E ora dove andiamo?

di Nadine Labaki
Francia-Italia-Egitto-Libano 2011, Drammatico, 110 min
Scheda di: 
Fascicolo: gennaio 2016
I fatti sono ambientati in Libano, all’interno di un villaggio completamente isolato fra i monti, dove comunità cristiana e musulmana riescono a convivere in armonia. Alla notizia delle lotte religiose diffuse nel Paese, però, la tensione inizia progressivamente a crescere e la prospettiva di un conflitto definitivo appare ineluttabile.



Nel 1907, nel suo L’evoluzione creatrice, il filosofo francese Henri Bergson così scriveva: «l’ordine esiste, è un fatto. Ed è innegabile, infatti, che ogni ordine sia contingente, e venga concepito come tale: ma contingente rispetto a che?».

Alle prese con il suo film E ora dove andiamo? la regista Nadine Labaki deve aver pensato a qualcosa del genere. Quando nel villaggio dove è ambientato il film arriva l’eco delle lotte religiose che infuriano nel Paese, dando voce a una radicata esigenza di pace saranno le donne a cercare di mettere un freno alle irrequietezze maschili, escogitando strategie e stratagemmi per distogliere l’attenzione da dissidi e rappresaglie.

Nel film, registro drammatico e comico convivono alla perfezione, realizzando una danza coinvolgente sulle note della colonna sonora di Khaled Mouzanar. Come nella commedia al femminile di Aristofane, impegno etico-politico e saporosa ironia vengono amalgamati senza eccessi. Alle donne viene affidato il compito di conservare, proteggere e infine recuperare un equilibrio prezioso e vitale. Moderne Lisistrata, nel composito ruolo di mogli, madri e amiche riescono a imporsi come eroine comiche che scelgono di rifiutare l’ambiente conflittuale in cui vivono ed elaborano una sana proposta di conciliazione ricorrendo a forme d’azione tipicamente “non maschili”, basate sulla creatività e la fantasia.

Il conflitto religioso è al centro del film ma non ne soffoca la trama, così come la carica ironica non ne sminuisce la gravità.

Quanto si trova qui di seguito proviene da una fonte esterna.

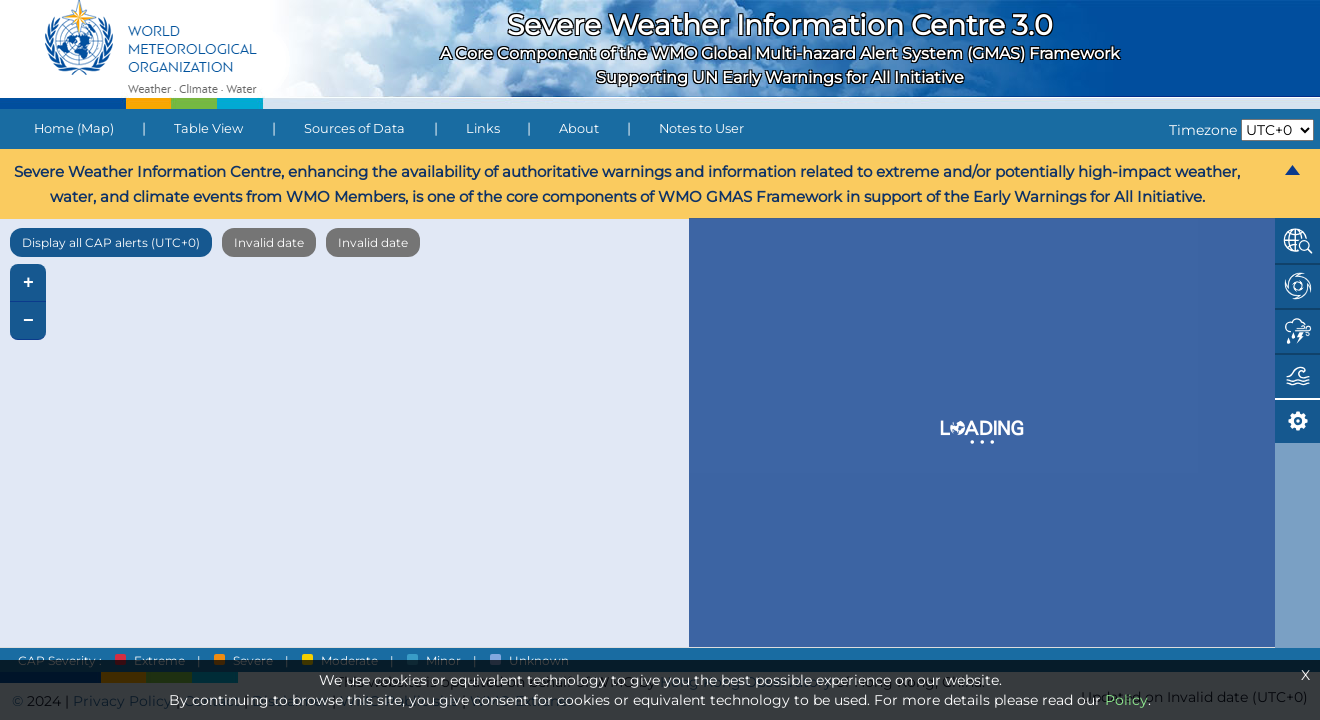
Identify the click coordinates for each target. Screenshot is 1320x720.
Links (483, 128)
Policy (1126, 700)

Il tema sessuale viene evocato chiaramente, senza per questo risultare volgare, mentre le debolezze umane vengono presentate senza filtri e rendono i personaggi deliziosamente familiari. Più che per la risata, c’è spazio per il sorriso. Più che per il pianto, per un’unica (emozionante) lacrima.

La sorpresa è nel finale, come nella migliore tradizione. Solo allora, infatti, verrà proposta la costituzione di un “nuovo” ordine, “contingente rispetto all’ordine opposto”: non una mera riproposizione di un equilibrio precostituito, basato esclusivamente sul concetto di limite, ma un processo originale in grado di superare le contrapposizioni, inglobandole in un’utopia scenica.

«Agli abitanti del nostro caro villaggio, nel nome di Allah misericordioso! E ai nostri fratelli cristiani! Vi invitiamo a partecipare a una riunione a proposito delle fesserie che state facendo!». Imam e sacerdote cristiano si guardano tra loro, compiaciuti e concordi. Sembrano volerci dire che, per capire dove andare, occorre ripartire da un dialogo creativo con la realtà che ci circonda.

Premiato dal pubblico al Toronto International Film Festival del 2011 e presentato nella sezione «Un certain regard» del 64° Festival di Cannes, è un film per allentare la tensione.